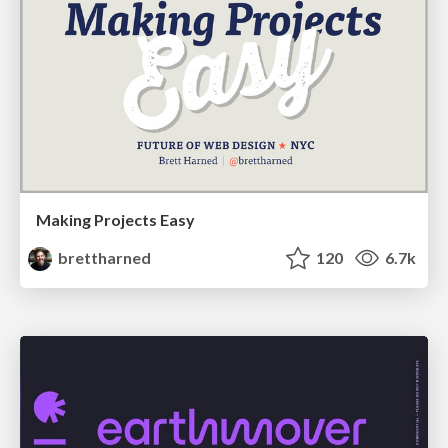
Making Projects Easy
brettharned
120
6.7k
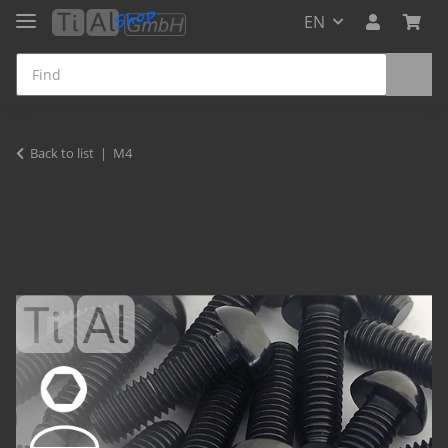
EN
Back to list
M4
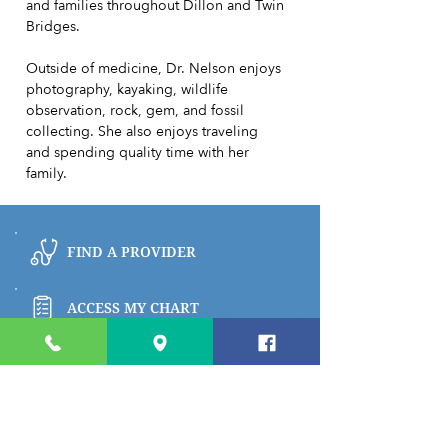
and families throughout Dillon and Twin
Bridges.
Outside of medicine, Dr. Nelson enjoys
photography, kayaking, wildlife
observation, rock, gem, and fossil
collecting. She also enjoys traveling
and spending quality time with her
family.
FIND A PROVIDER
ACCESS MY CHART
BROWSE PATIENT & VISITOR INFO
PAY MY BILL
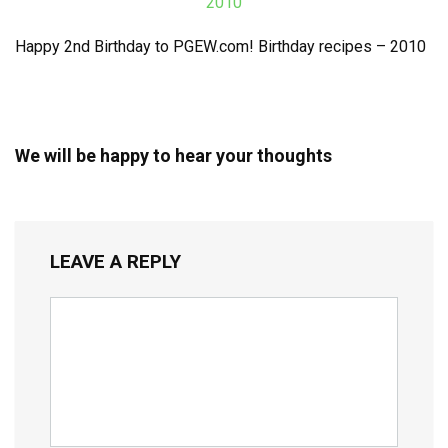
Happy 2nd Birthday to PGEW.com! Birthday recipes – 2010
We will be happy to hear your thoughts
LEAVE A REPLY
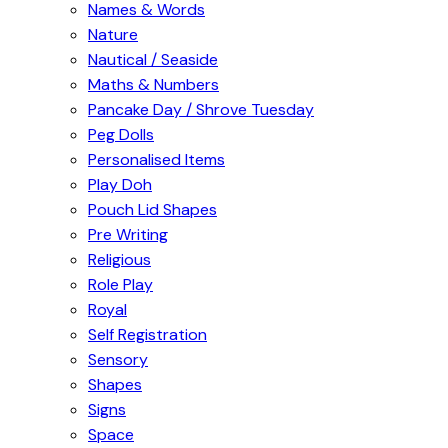
Names & Words
Nature
Nautical / Seaside
Maths & Numbers
Pancake Day / Shrove Tuesday
Peg Dolls
Personalised Items
Play Doh
Pouch Lid Shapes
Pre Writing
Religious
Role Play
Royal
Self Registration
Sensory
Shapes
Signs
Space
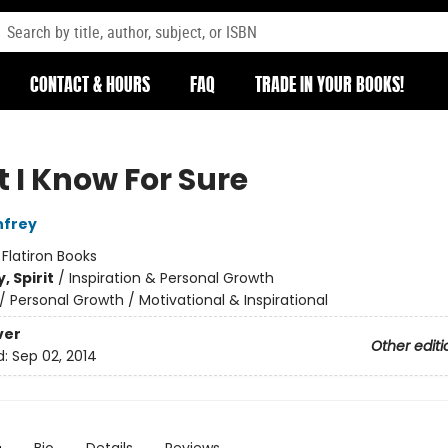
CONTACT & HOURS
FAQ
TRADE IN YOUR BOOKS!
 I Know For Sure
nfrey
:
Flatiron Books
, Spirit
/
Inspiration & Personal Growth
/
Personal Growth / Motivational & Inspirational
ver
Other editi
d:
Sep 02, 2014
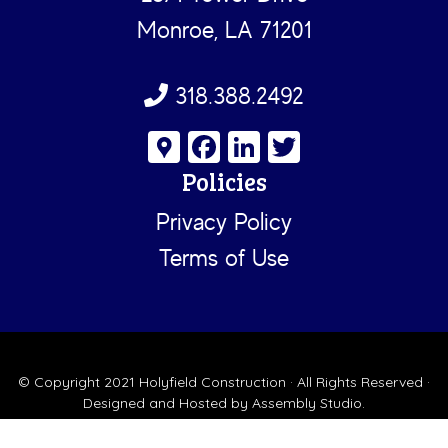
Monroe, LA 71201
318.388.2492
G
Fa
Li
T
o
ce
nk
wi
Policies
o
b
e
tt
Privacy Policy
gl
o
dI
er
Terms of Use
e
ok
n
M
a
ps
© Copyright 2021
Holyfield Construction
· All Rights Reserved ·
Designed and Hosted by
Assembly Studio
.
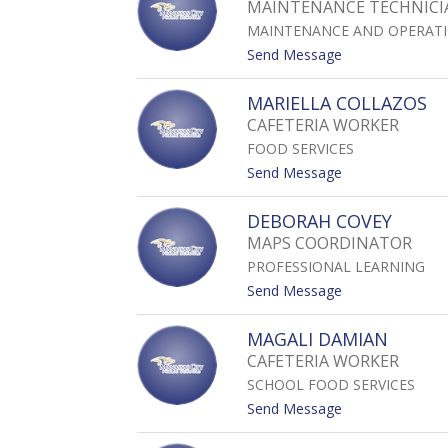
MAINTENANCE TECHNICIA
S
MAINTENANCE AND OPERAT
A
C
t
Send Message
H
o
U
D
MARIELLA COLLAZOS
A
Y
CAFETERIA WORKER
L
FOOD SERVICES
A
N
t
Send Message
C
o
L
M
DEBORAH COVEY
A
A
MAPS COORDINATOR
Y
R
B
PROFESSIONAL LEARNING
I
O
E
t
Send Message
R
L
o
N
L
D
MAGALI DAMIAN
A
E
CAFETERIA WORKER
C
B
O
SCHOOL FOOD SERVICES
O
L
R
t
Send Message
L
A
o
A
H
M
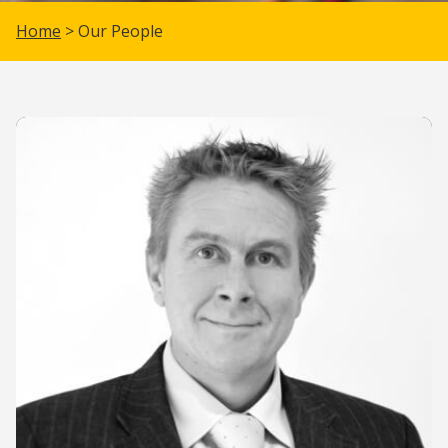
Home
> Our People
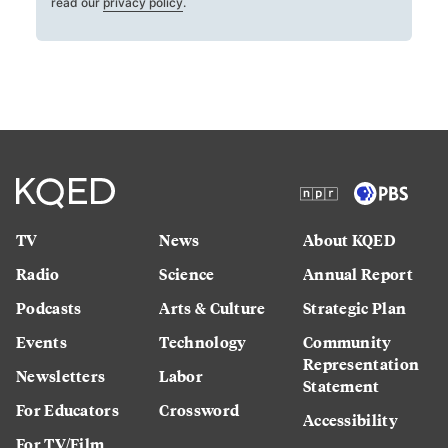
read our
privacy policy
.
TV
News
About KQED
Radio
Science
Annual Report
Podcasts
Arts & Culture
Strategic Plan
Events
Technology
Community
Representation
Newsletters
Labor
Statement
For Educators
Crossword
Accessibility
For TV/Film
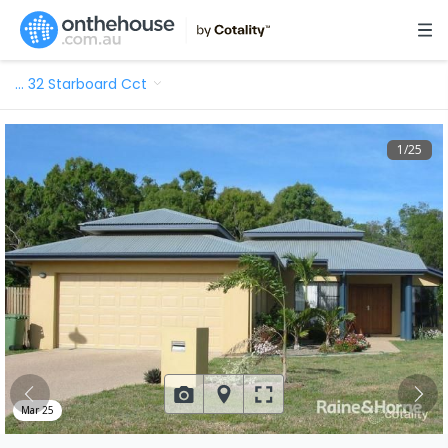
…
32 Starboard Cct
1
/
25
Mar 25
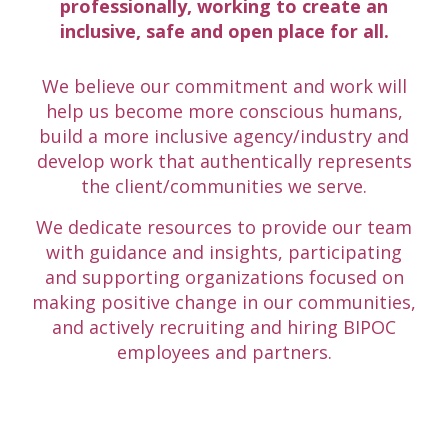
professionally, working to create an
inclusive, safe and open place for all.
We believe our commitment and work will
help us become more conscious humans,
build a more inclusive agency/industry and
develop work that authentically represents
the client/communities we serve.
We dedicate resources to provide our team
with guidance and insights, participating
and supporting organizations focused on
making positive change in our communities,
and actively recruiting and hiring BIPOC
employees and partners.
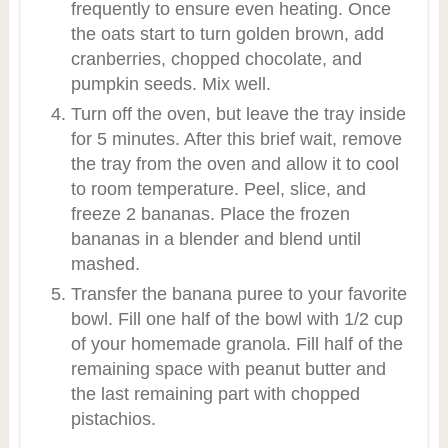
frequently to ensure even heating. Once
the oats start to turn golden brown, add
cranberries, chopped chocolate, and
pumpkin seeds. Mix well.
Turn off the oven, but leave the tray inside
for 5 minutes. After this brief wait, remove
the tray from the oven and allow it to cool
to room temperature. Peel, slice, and
freeze 2 bananas. Place the frozen
bananas in a blender and blend until
mashed.
Transfer the banana puree to your favorite
bowl. Fill one half of the bowl with 1/2 cup
of your homemade granola. Fill half of the
remaining space with peanut butter and
the last remaining part with chopped
pistachios.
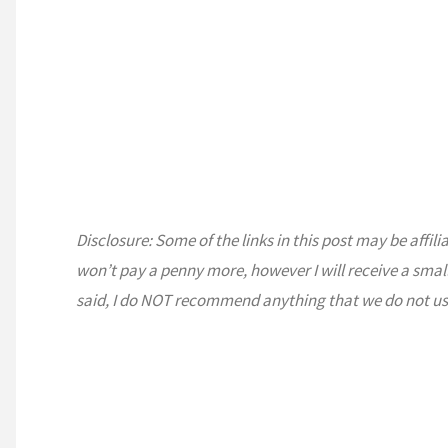
Disclosure: Some of the links in this post may be affili
won’t pay a penny more, however I will receive a smal
said, I do NOT recommend anything that we do not us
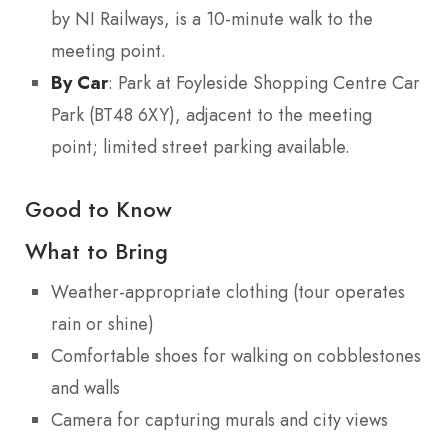
by NI Railways, is a 10-minute walk to the
meeting point.
By Car
: Park at Foyleside Shopping Centre Car
Park (BT48 6XY), adjacent to the meeting
point; limited street parking available.
Good to Know
What to Bring
Weather-appropriate clothing (tour operates
rain or shine)
Comfortable shoes for walking on cobblestones
and walls
Camera for capturing murals and city views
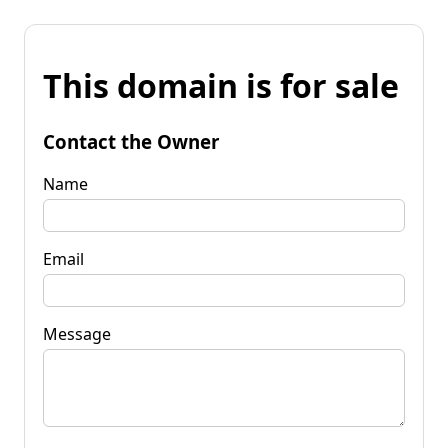
This domain is for sale
Contact the Owner
Name
Email
Message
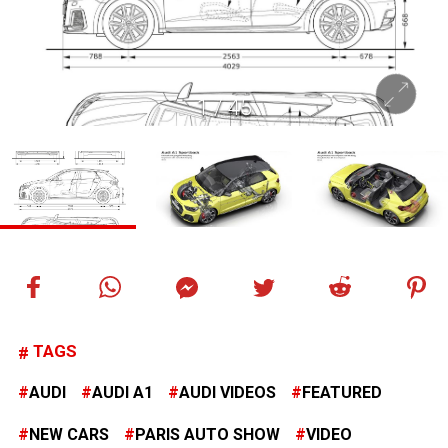
1
/
45
TAGS
AUDI
AUDI A1
AUDI VIDEOS
FEATURED
NEW CARS
PARIS AUTO SHOW
VIDEO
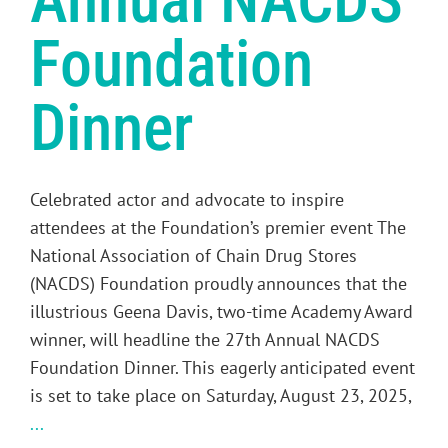
Annual NACDS
Foundation
Dinner
Celebrated actor and advocate to inspire
attendees at the Foundation’s premier event The
National Association of Chain Drug Stores
(NACDS) Foundation proudly announces that the
illustrious Geena Davis, two-time Academy Award
winner, will headline the 27th Annual NACDS
Foundation Dinner. This eagerly anticipated event
is set to take place on Saturday, August 23, 2025,
...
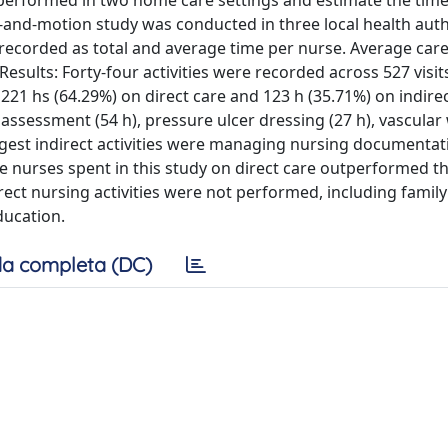
 performed in two home care settings and estimate the tim
-and-motion study was conducted in three local health autho
s recorded as total and average time per nurse. Average car
esults: Forty-four activities were recorded across 527 visits
221 hs (64.29%) on direct care and 123 h (35.71%) on indirect
 assessment (54 h), pressure ulcer dressing (27 h), vascula
ngest indirect activities were managing nursing documentati
me nurses spent in this study on direct care outperformed t
rect nursing activities were not performed, including family
ducation.
a completa (DC)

→ GOAL OF THE EXERCISE:
Every line of the data above should be repeated exactly. Omit the pictures.

→ RESPONSE:
Making Projects Easy
brettharned
120
6.7k
EN
Back to list
M4
and families throughout Dillon and Twin
Bridges.
Outside of medicine, Dr. Nelson enjoys
photography, kayaking, wildlife
observation, rock, gem, and fossil
collecting. She also enjoys traveling
and spending quality time with her
family.
FIND A PROVIDER
ACCESS MY CHART
BROWSE PATIENT & VISITOR INFO
PAY MY BILL
Happy 2nd Birthday to PGEW.com! Birthday recipes – 2010
We will be happy to hear your thoughts
LEAVE A REPLY
Names & Words
Nature
Nautical / Seaside
Maths & Numbers
Pancake Day / Shrove Tuesday
Peg Dolls
Personalised Items
Play Doh
Pouch Lid Shapes
Pre Writing
Religious
Role Play
Royal
Self Registration
Sensory
Shapes
Signs
Space
CONTACT & HOURS
FAQ
TRADE IN YOUR BOOKS!
 I Know For Sure
nfrey
:
Flatiron Books
, Spirit
/
Inspiration & Personal Growth
/
Personal Growth / Motivational & Inspirational
ver
Other editi
d:
Sep 02, 2014
Monroe, LA 71201
318.388.2492
G
Fa
Li
T
o
ce
nk
wi
Policies
o
b
e
tt
Privacy Policy
gl
o
dI
er
Terms of Use
e
ok
n
M
a
ps
© Copyright 2021
Holyfield Construction
· All Rights Reserved ·
Designed and Hosted by
Assembly Studio
.
MAINTENANCE TECHNICIA
S
MAINTENANCE AND OPERAT
A
C
t
Send Message
H
o
U
D
MARIELLA COLLAZOS
A
Y
CAFETERIA WORKER
L
FOOD SERVICES
A
N
t
Send Message
C
o
L
M
DEBORAH COVEY
A
A
MAPS COORDINATOR
Y
R
B
PROFESSIONAL LEARNING
I
O
E
t
Send Message
R
L
o
N
L
D
MAGALI DAMIAN
A
E
CAFETERIA WORKER
C
B
O
SCHOOL FOOD SERVICES
O
L
R
t
Send Message
L
A
o
A
H
M
Home
> Our People
read our
privacy policy
.
TV
News
About KQED
Radio
Science
Annual Report
Podcasts
Arts & Culture
Strategic Plan
Events
Technology
Community
Representation
Newsletters
Labor
Statement
For Educators
Crossword
Accessibility
For TV/Film
…
32 Starboard Cct
1
/
25
Mar 25
professionally, working to create an
inclusive, safe and open place for all.
We believe our commitment and work will
help us become more conscious humans,
build a more inclusive agency/industry and
develop work that authentically represents
the client/communities we serve.
We dedicate resources to provide our team
with guidance and insights, participating
and supporting organizations focused on
making positive change in our communities,
and actively recruiting and hiring BIPOC
employees and partners.
frequently to ensure even heating. Once
the oats start to turn golden brown, add
cranberries, chopped chocolate, and
pumpkin seeds. Mix well.
Turn off the oven, but leave the tray inside
for 5 minutes. After this brief wait, remove
the tray from the oven and allow it to cool
to room temperature. Peel, slice, and
freeze 2 bananas. Place the frozen
bananas in a blender and blend until
mashed.
Transfer the banana puree to your favorite
bowl. Fill one half of the bowl with 1/2 cup
of your homemade granola. Fill half of the
remaining space with peanut butter and
the last remaining part with chopped
pistachios.
Disclosure: Some of the links in this post may be affili
won’t pay a penny more, however I will receive a smal
said, I do NOT recommend anything that we do not us
by NI Railways, is a 10-minute walk to the
meeting point.
By Car
: Park at Foyleside Shopping Centre Car
Park (BT48 6XY), adjacent to the meeting
point; limited street parking available.
Good to Know
What to Bring
Weather-appropriate clothing (tour operates
rain or shine)
Comfortable shoes for walking on cobblestones
and walls
Camera for capturing murals and city views
This domain is for sale
Contact the Owner
Name
Email
Message
1
/
45
TAGS
AUDI
AUDI A1
AUDI VIDEOS
FEATURED
NEW CARS
PARIS AUTO SHOW
VIDEO
Annual NACDS
Foundation
Dinner
Celebrated actor and advocate to inspire
attendees at the Foundation’s premier event The
National Association of Chain Drug Stores
(NACDS) Foundation proudly announces that the
illustrious Geena Davis, two-time Academy Award
winner, will headline the 27th Annual NACDS
Foundation Dinner. This eagerly anticipated event
is set to take place on Saturday, August 23, 2025,
...
 performed in two home care settings and estimate the tim
-and-motion study was conducted in three local health autho
s recorded as total and average time per nurse. Average car
esults: Forty-four activities were recorded across 527 visits
221 hs (64.29%) on direct care and 123 h (35.71%) on indirect
 assessment (54 h), pressure ulcer dressing (27 h), vascula
ngest indirect activities were managing nursing documentati
me nurses spent in this study on direct care outperformed t
rect nursing activities were not performed, including family
ducation.
a completa (DC)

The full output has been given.